======== INFORMATION SHOWN

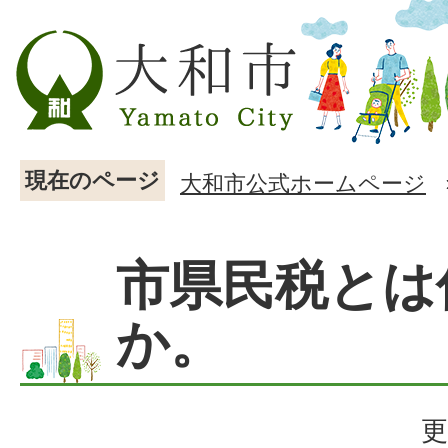
現在のページ
大和市公式ホームページ
市県民税とは
か。
更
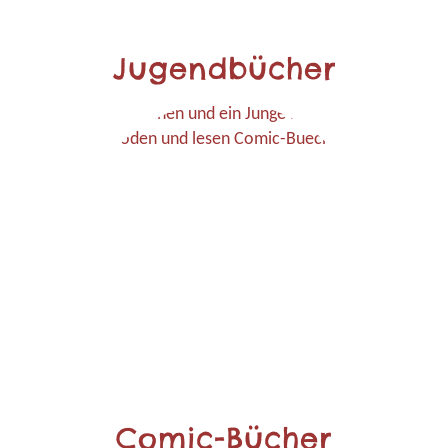
Jugendbücher
Comic-Bücher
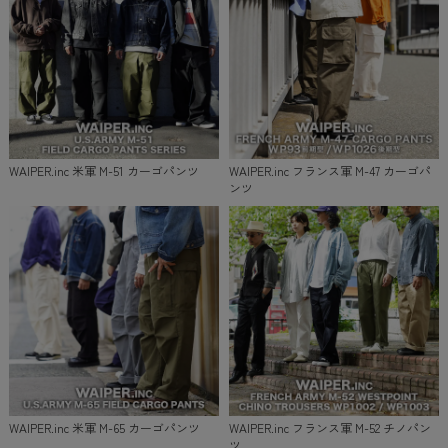
WAIPER.inc 米軍 M-51 カーゴパンツ
WAIPER.inc フランス軍 M-47 カーゴパ
ンツ
WAIPER.inc 米軍 M-65 カーゴパンツ
WAIPER.inc フランス軍 M-52 チノパン
ツ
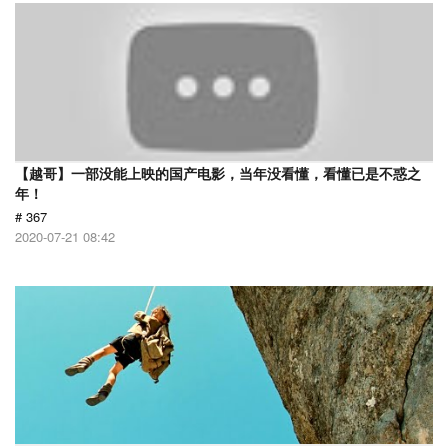
【越哥】一部没能上映的国产电影，当年没看懂，看懂已是不惑之
年！
# 367
2020-07-21 08:42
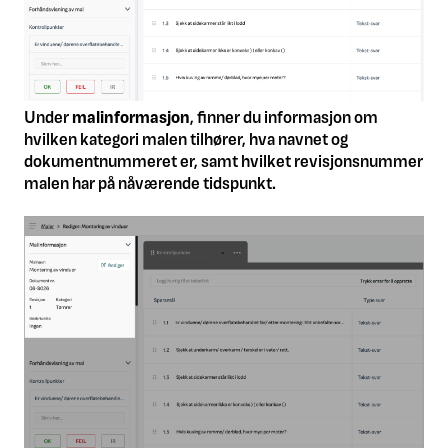
Under
malinformasjon
, finner du informasjon om
hvilken kategori malen tilhører, hva navnet og
dokumentnummeret er, samt hvilket revisjonsnummer
malen har på nåværende tidspunkt.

================

== DIRECTIONS FOR THIS TASK ==
An exact copy of every entry, pictures left out, is what to write here.

== RESULT OF THIS EXERCISE ==
現在のページ
大和市公式ホームページ
市県民税とは
か。
更
Jugendbücher
Comic-Bücher
WAIPER.inc 米軍 M-51 カーゴパンツ
WAIPER.inc フランス軍 M-47 カーゴパ
ンツ
WAIPER.inc 米軍 M-65 カーゴパンツ
WAIPER.inc フランス軍 M-52 チノパン
ツ
【越哥】一部没能上映的国产电影，当年没看懂，看懂已是不惑之
年！
# 367
2020-07-21 08:42
Under
malinformasjon
, finner du informasjon om
hvilken kategori malen tilhører, hva navnet og
dokumentnummeret er, samt hvilket revisjonsnummer
malen har på nåværende tidspunkt.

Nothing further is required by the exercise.